The dose of S-equol and R-equol used in this study was chosen on the basis of the dose we anticipated would be sufficient to evoke clinical effects in future trials. It was also within the estimated physiologic range for adults that produce equol when consuming soy foods (10), given that the typical average intake of total soy isoflavones is ≈25–50 mg (56–59), of which ≈50% usually represents daidzin or daidzein—the precursors to equol. Dose-response relations were not examined in this study; however, with a single 20-mg dose, perhaps not surprisingly, none of the subjects reported any significant adverse events considered related to its administration, except for one female who reported a headache after taking both enantiomers but not the racemate. Chronic administration of a supplement containing S-(−)equol, produced by incubation of soy germ with the equol-producing bacterium Lactococcus garvieae, was reported to show acceptable tolerance in a group of postmenopausal Japanese women over the dose range 10–30 mg/d.

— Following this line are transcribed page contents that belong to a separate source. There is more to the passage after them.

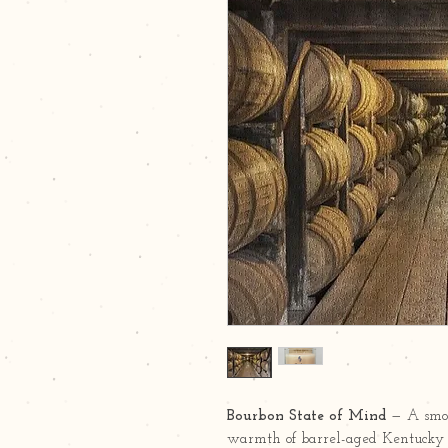
Bourbon State of Mind
— A smoo
warmth of barrel-aged Kentucky b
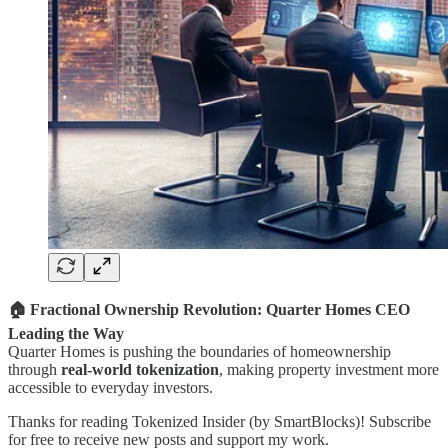
🏠 Fractional Ownership Revolution: Quarter Homes CEO
Leading the Way
Quarter Homes is pushing the boundaries of homeownership
through
real-world tokenization
, making property investment more
accessible to everyday investors.
Thanks for reading Tokenized Insider (by SmartBlocks)! Subscribe
for free to receive new posts and support my work.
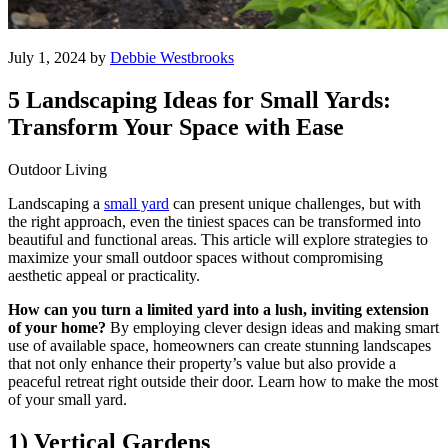
July 1, 2024 by
Debbie Westbrooks
5 Landscaping Ideas for Small Yards:
Transform Your Space with Ease
Outdoor Living
Landscaping a
small yard
can present unique challenges, but with
the right approach, even the tiniest spaces can be transformed into
beautiful and functional areas. This article will explore strategies to
maximize your small outdoor spaces without compromising
aesthetic appeal or practicality.
How can you turn a limited yard into a lush, inviting extension
of your home?
By employing clever design ideas and making smart
use of available space, homeowners can create stunning landscapes
that not only enhance their property’s value but also provide a
peaceful retreat right outside their door. Learn how to make the most
of your small yard.
1) Vertical Gardens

https://academic.oup.com/ajcn/article/90/4/1029/4596986
​

Even if I'm applying it topically and ingesting it, a 100 gram supply would still last me ages. So I'm trying to see if they'll sell me 50 grams. If not I'll just take the 100 grams.

I will get it tested for confirmation and purity as this is important and I have never bought from this retailer before.

The combo of genistein + s-equol could increase the potency of my usual topical quite a bit by adding multiple new mechanisms of action, so this has been a very worthwhile discussion.

You need to use a liposomal vehicle.